Pictures stay out, but every line of the data is copied exactly.
[[ Provided records, beginning ]]
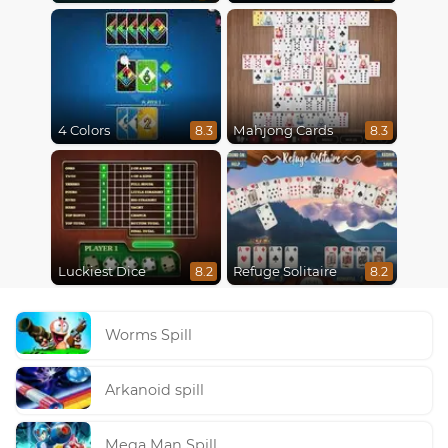
4 Colors
Mahjong Cards
8.3
8.3
Luckiest Dice
Refuge Solitaire
8.2
8.2
Worms Spill
Arkanoid spill
Mega Man Spill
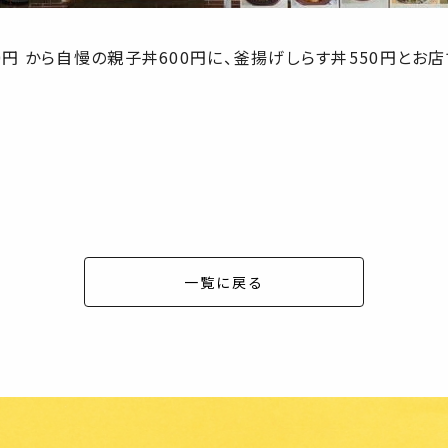
0円 から自慢の親子丼600円に、釜揚げしらす丼550円と
一覧に戻る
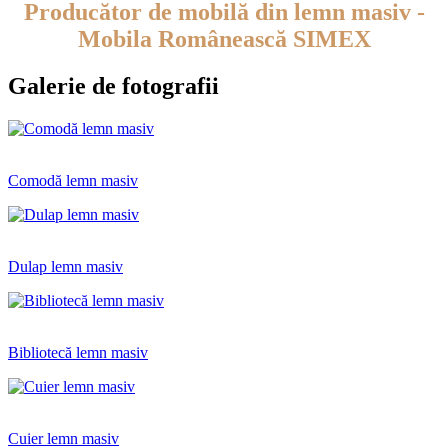
Producător de mobilă din lemn masiv -
Mobila Românească SIMEX
Galerie de fotografii
Comodă lemn masiv
Dulap lemn masiv
Bibliotecă lemn masiv
Cuier lemn masiv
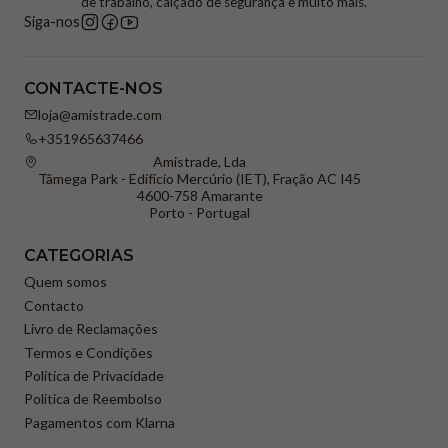
de trabalho, calçado de segurança e muito mais.
Siga-nos
CONTACTE-NOS
loja@amistrade.com
+351965637466
Amistrade, Lda
Tâmega Park - Edifício Mercúrio (IET), Fração AC I45
4600-758 Amarante
Porto - Portugal
CATEGORIAS
Quem somos
Contacto
Livro de Reclamações
Termos e Condições
Política de Privacidade
Politica de Reembolso
Pagamentos com Klarna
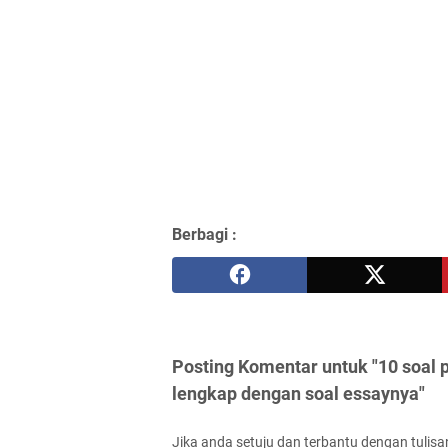
Berbagi :
Posting Komentar untuk "10 soal 
lengkap dengan soal essaynya"
Jika anda setuju dan terbantu dengan tulisan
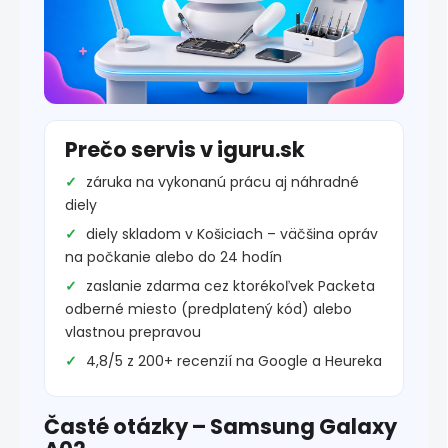
Prečo servis v iguru.sk
záruka na vykonanú prácu aj náhradné
diely
diely skladom v Košiciach – väčšina opráv
na počkanie alebo do 24 hodín
zaslanie zdarma cez ktorékoľvek Packeta
odberné miesto (predplatený kód) alebo
vlastnou prepravou
4,8/5 z 200+ recenzií na Google a Heureka
Časté otázky – Samsung Galaxy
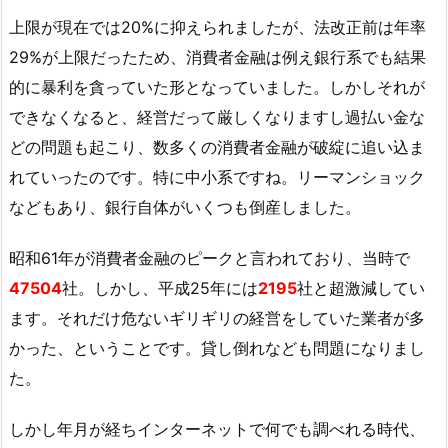
上限が現在では20%に抑えられましたが、法改正前は年率
29%が上限だったため、消費者金融は例え銀行系でも結果
的に暴利を貪っていた形となっていました。しかしそれが
できなくなると、経営だって厳しくなりますし過払い金な
どの問題も起こり、数多くの消費者金融が破綻に追い込ま
れていったのです。特に中小系ですね。リーマンショック
などもあり、銀行自体がいくつも倒産しました。
昭和61年が消費者金融のピークと言われており、当時で
47504
社。しかし、平成25年には
2195
社と超激減してい
ます。それだけ危ないギリギリの経営をしていた業者が多
かった、ということです。貸し倒れなども問題になりまし
た。
しかし年月が経ちインターネットで何でも調べれる時代、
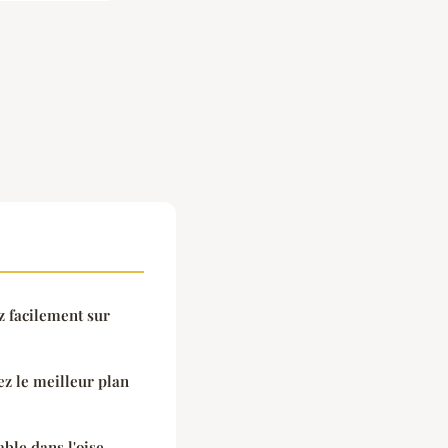
 facilement sur
sez le meilleur plan
ble dans l'oise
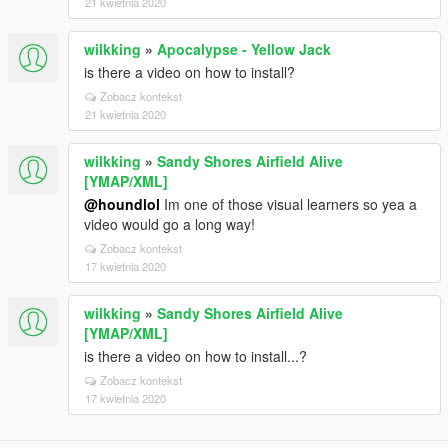
21 kwietnia 2020
wilkking
»
Apocalypse - Yellow Jack
is there a video on how to install?
Zobacz kontekst
21 kwietnia 2020
wilkking
»
Sandy Shores Airfield Alive
[YMAP/XML]
@houndlol
Im one of those visual learners so yea a
video would go a long way!
Zobacz kontekst
17 kwietnia 2020
wilkking
»
Sandy Shores Airfield Alive
[YMAP/XML]
is there a video on how to install...?
Zobacz kontekst
17 kwietnia 2020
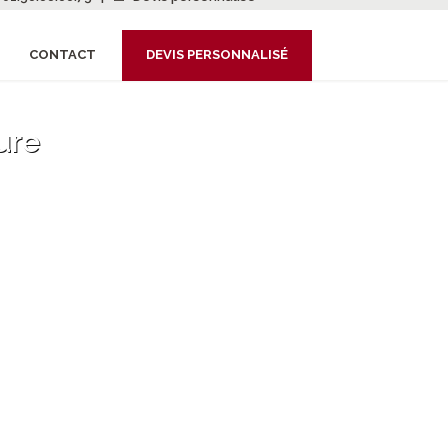
CONTACT
DEVIS PERSONNALISÉ
ure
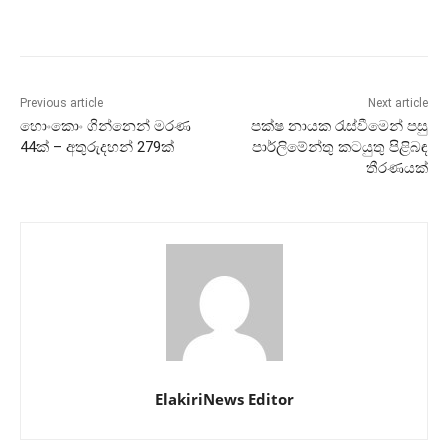
Previous article
Next article
හොංකොං ගින්නෙන් මරණ
පක්ෂ නායක රැස්වීමෙන් පසු
44ක් – අතුරුදහන් 279ක්
පාර්ලිමේන්තු කටයුතු පිළිබඳ
තීරණයක්
ElakiriNews Editor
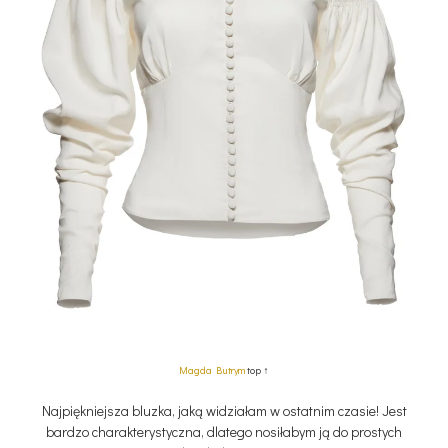
Magda Butrym
top ↑
Najpiękniejsza bluzka, jaką widziałam w ostatnim czasie! Jest
bardzo charakterystyczna, dlatego nosiłabym ją do prostych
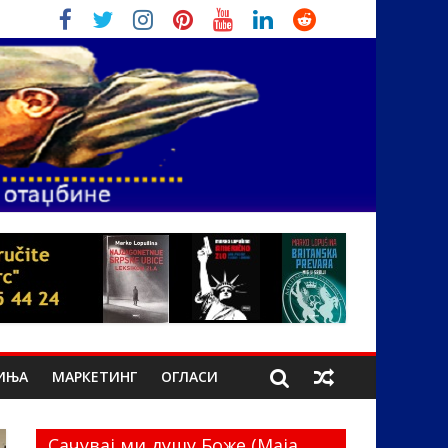
ИЊА
МАРКЕТИНГ
ОГЛАСИ
Сачувај ми душу Боже (Маја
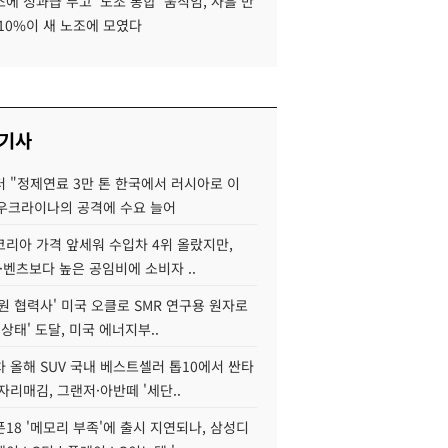
에 성과급 두고 '노조 통합' 움직임, 사흘 만
10%이 새 노조에 모였다
 기사
 "정제연료 3만 톤 한국에서 러시아로 이
 우크라이나의 공격에 수요 늘어
코리아 가격 앞세워 수입차 4위 올랐지만,
·벤츠보다 높은 공임비에 소비자 ..
원 협력사' 미국 오클로 SMR 연구용 원자로
 상태' 도달, 미국 에너지부..
 올해 SUV 국내 베스트셀러 톱10에서 싼타
자리매김, 그랜저·아반떼 '세단..
18 '메모리 부족'에 출시 지연되나, 삼성디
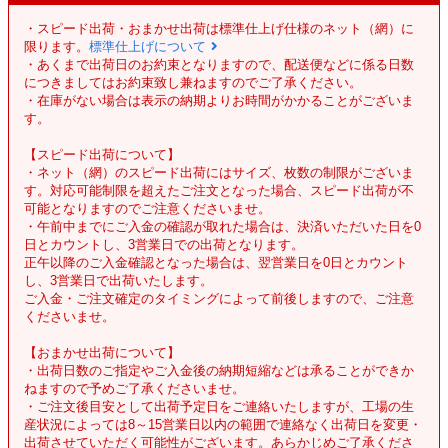
・スピード出荷・おまかせ出荷は標準仕上げ仕様のネット（網）に
限ります。
標準仕上げについて
・あくまで出荷日のお約束となりますので、配送便などに係る日数
につきましてはお約束致し兼ねますのでご了承ください。
・在庫がない場合は表示の納期よりお時間がかかることがございま
す。
【スピード出荷について】
・ネット（網）のスピード出荷にはサイズ、枚数の制限がございま
す。対応可能制限を超えたご注文となった場合、スピード出荷が不
可能となりますのでご注意くださいませ。
・午前中までにご入金の確認が取れた場合は、決済いただいた日を0
日とカウントし、3営業日での出荷となります。
正午以降のご入金確認となった場合は、翌営業日を0日とカウント
し、3営業日で出荷いたします。
ご入金・ご注文確定のタイミングによって前後しますので、ご注意
くださいませ。
【おまかせ出荷について】
・出荷日数のご指定やご入金後の納期短縮などは承ることができか
ねますので予めご了承くださいませ。
・ご注文後目安として出荷予定日をご連絡いたしますが、工場の生
産状況によっては8～15営業日以内の範囲で連絡なく出荷日を変更・
出荷させていただく可能性がございます。あらかじめご了承くださ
[[ Provided records, end ]]
* [Problem solution]
4 Colors
Mahjong Cards
8.3
8.3
Luckiest Dice
Refuge Solitaire
8.2
8.2
Worms Spill
Arkanoid spill
Mega Man Spill
0円 から自慢の親子丼600円に、釜揚げしらす丼550円と
一覧に戻る
Producător de mobilă din lemn masiv -
Mobila Românească SIMEX
Galerie de fotografii
Comodă lemn masiv
Dulap lemn masiv
Bibliotecă lemn masiv
Cuier lemn masiv
de trabalho, calçado de segurança e muito mais.
Siga-nos
CONTACTE-NOS
loja@amistrade.com
+351965637466
Amistrade, Lda
Tâmega Park - Edifício Mercúrio (IET), Fração AC I45
4600-758 Amarante
Porto - Portugal
CATEGORIAS
Quem somos
Contacto
Livro de Reclamações
Termos e Condições
Política de Privacidade
Politica de Reembolso
Pagamentos com Klarna
Berbagi :
Posting Komentar untuk "10 soal 
lengkap dengan soal essaynya"
Jika anda setuju dan terbantu dengan tulisan
Prečo servis v iguru.sk
záruka na vykonanú prácu aj náhradné
diely
diely skladom v Košiciach – väčšina opráv
na počkanie alebo do 24 hodín
zaslanie zdarma cez ktorékoľvek Packeta
odberné miesto (predplatený kód) alebo
vlastnou prepravou
4,8/5 z 200+ recenzií na Google a Heureka
Časté otázky – Samsung Galaxy
上限が現在では20%に抑えられましたが、法改正前は年率
29%が上限だったため、消費者金融は例え銀行系でも結果
的に暴利を貪っていた形となっていました。しかしそれが
できなくなると、経営だって厳しくなりますし過払い金な
どの問題も起こり、数多くの消費者金融が破綻に追い込ま
れていったのです。特に中小系ですね。リーマンショック
などもあり、銀行自体がいくつも倒産しました。
昭和61年が消費者金融のピークと言われており、当時で
47504
社。しかし、平成25年には
2195
社と超激減してい
ます。それだけ危ないギリギリの経営をしていた業者が多
かった、ということです。貸し倒れなども問題になりまし
た。
しかし年月が経ちインターネットで何でも調べれる時代、
 facilement sur
sez le meilleur plan
ble dans l'oise
21 kwietnia 2020
wilkking
»
Apocalypse - Yellow Jack
is there a video on how to install?
Zobacz kontekst
21 kwietnia 2020
wilkking
»
Sandy Shores Airfield Alive
[YMAP/XML]
@houndlol
Im one of those visual learners so yea a
video would go a long way!
Zobacz kontekst
17 kwietnia 2020
wilkking
»
Sandy Shores Airfield Alive
[YMAP/XML]
is there a video on how to install...?
Zobacz kontekst
17 kwietnia 2020
CONTACT
DEVIS PERSONNALISÉ
ure
Previous article
Next article
හොංකොං ගින්නෙන් මරණ
පක්ෂ නායක රැස්වීමෙන් පසු
44ක් – අතුරුදහන් 279ක්
පාර්ලිමේන්තු කටයුතු පිළිබඳ
තීරණයක්
ElakiriNews Editor
Magda Butrym
top ↑
Najpiękniejsza bluzka, jaką widziałam w ostatnim czasie! Jest
bardzo charakterystyczna, dlatego nosiłabym ją do prostych
ИЊА
МАРКЕТИНГ
ОГЛАСИ
Сачувај ми душу Боже (Маја
에 성과급 두고 '노조 통합' 움직임, 사흘 만
10%이 새 노조에 모였다
 기사
 "정제연료 3만 톤 한국에서 러시아로 이
 우크라이나의 공격에 수요 늘어
코리아 가격 앞세워 수입차 4위 올랐지만,
·벤츠보다 높은 공임비에 소비자 ..
원 협력사' 미국 오클로 SMR 연구용 원자로
 상태' 도달, 미국 에너지부..
 올해 SUV 국내 베스트셀러 톱10에서 싼타
자리매김, 그랜저·아반떼 '세단..
18 '메모리 부족'에 출시 지연되나, 삼성디
・スピード出荷・おまかせ出荷は標準仕上げ仕様のネット（網）に
限ります。
標準仕上げについて
・あくまで出荷日のお約束となりますので、配送便などに係る日数
につきましてはお約束致し兼ねますのでご了承ください。
・在庫がない場合は表示の納期よりお時間がかかることがございま
す。
【スピード出荷について】
・ネット（網）のスピード出荷にはサイズ、枚数の制限がございま
す。対応可能制限を超えたご注文となった場合、スピード出荷が不
可能となりますのでご注意くださいませ。
・午前中までにご入金の確認が取れた場合は、決済いただいた日を0
日とカウントし、3営業日での出荷となります。
正午以降のご入金確認となった場合は、翌営業日を0日とカウント
し、3営業日で出荷いたします。
ご入金・ご注文確定のタイミングによって前後しますので、ご注意
くださいませ。
【おまかせ出荷について】
・出荷日数のご指定やご入金後の納期短縮などは承ることができか
ねますので予めご了承くださいませ。
・ご注文後目安として出荷予定日をご連絡いたしますが、工場の生
産状況によっては8～15営業日以内の範囲で連絡なく出荷日を変更・
出荷させていただく可能性がございます。あらかじめご了承くださ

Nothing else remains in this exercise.